With the increasing use of orthokeratology (ortho-K) to halt myopia progression in minors, researchers in Chicago believe it’s necessary to investigate whether the modality’s beneﬁts outweigh the risks. Their study explored whether ortho-K increases the frequency of Acanthamoeba keratitis (AK) compared with other lens modalities.

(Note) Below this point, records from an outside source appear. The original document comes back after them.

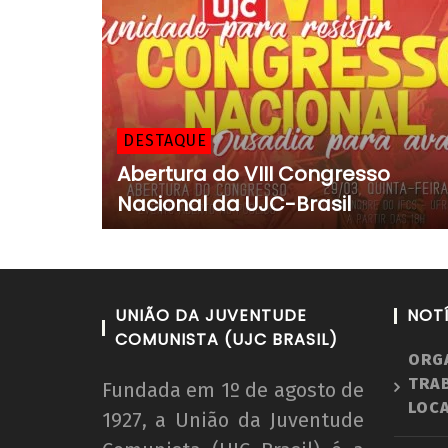
DESTAQUE
Abertura do VIII Congresso
Nacional da UJC-Brasil
UNIÃO DA JUVENTUDE
NOT
COMUNISTA (UJC BRASIL)
ORG
TRA
Fundada em 1º de agosto de
LOCA
1927, a União da Juventude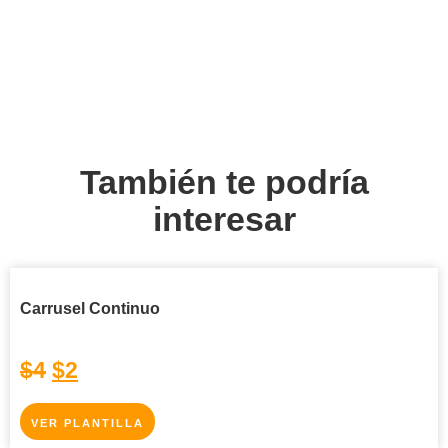
También te podría
interesar
Carrusel Continuo
$
4
$
2
VER PLANTILLA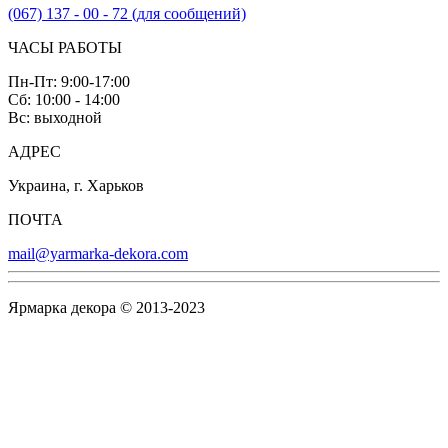
(067) 137 - 00 - 72 (для сообщений)
ЧАСЫ РАБОТЫ
Пн-Пт: 9:00-17:00
Сб: 10:00 - 14:00
Вс: выходной
АДРЕС
Украина, г. Харьков
ПОЧТА
mail@yarmarka-dekora.com
Ярмарка декора © 2013-2023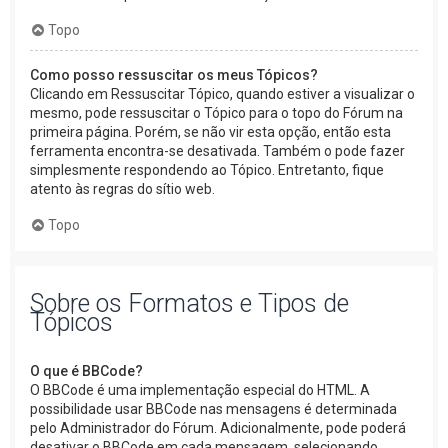
Topo
Como posso ressuscitar os meus Tópicos?
Clicando em Ressuscitar Tópico, quando estiver a visualizar o
mesmo, pode ressuscitar o Tópico para o topo do Fórum na
primeira página. Porém, se não vir esta opção, então esta
ferramenta encontra-se desativada. Também o pode fazer
simplesmente respondendo ao Tópico. Entretanto, fique
atento às regras do sítio web.
Topo
Sobre os Formatos e Tipos de
Tópicos
O que é BBCode?
O BBCode é uma implementação especial do HTML. A
possibilidade usar BBCode nas mensagens é determinada
pelo Administrador do Fórum. Adicionalmente, pode poderá
desativar o BBCode em cada mensagem, selecionando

They found that the proportion of ortho-K cases among AK minors (13%) in their case series exceeded the expected percentage of ortho-K cases.
The study analyzed 47 contact lens users younger than 18 and diagnosed with AK between 2003 to 2016. Six patients (13%) wore ortho-K, 39 (83%) wore soft contact lenses, none used non-orthokeratology rigid gas permeable lenses and two (4%) were unknown .
The researchers noted that the results from their case series suggest a potential increased risk of AK in ortho-K users compared with other lens modalities.
“In the context of a myopia epidemic and concerns regarding halting myopia progression, caution should be exercised when selecting appropriate treatment options to minimize microbial risk in minors,” they stated.
One possible alternative lens option for myopia control that they suggest is a daily disposable soft multifocal lens with similar optical proﬁles as ortho-K. Nevertheless, they propose continuous evaluation of the relationship between AK and different contact lens modalities.
Scanzera AC, Tu EY, Joslin CE. Acanthamoeba keratitis in minors with orthokeratology (OK) lens use. Eye Contact Lens. July 7, 2020. [Epub ahead of print].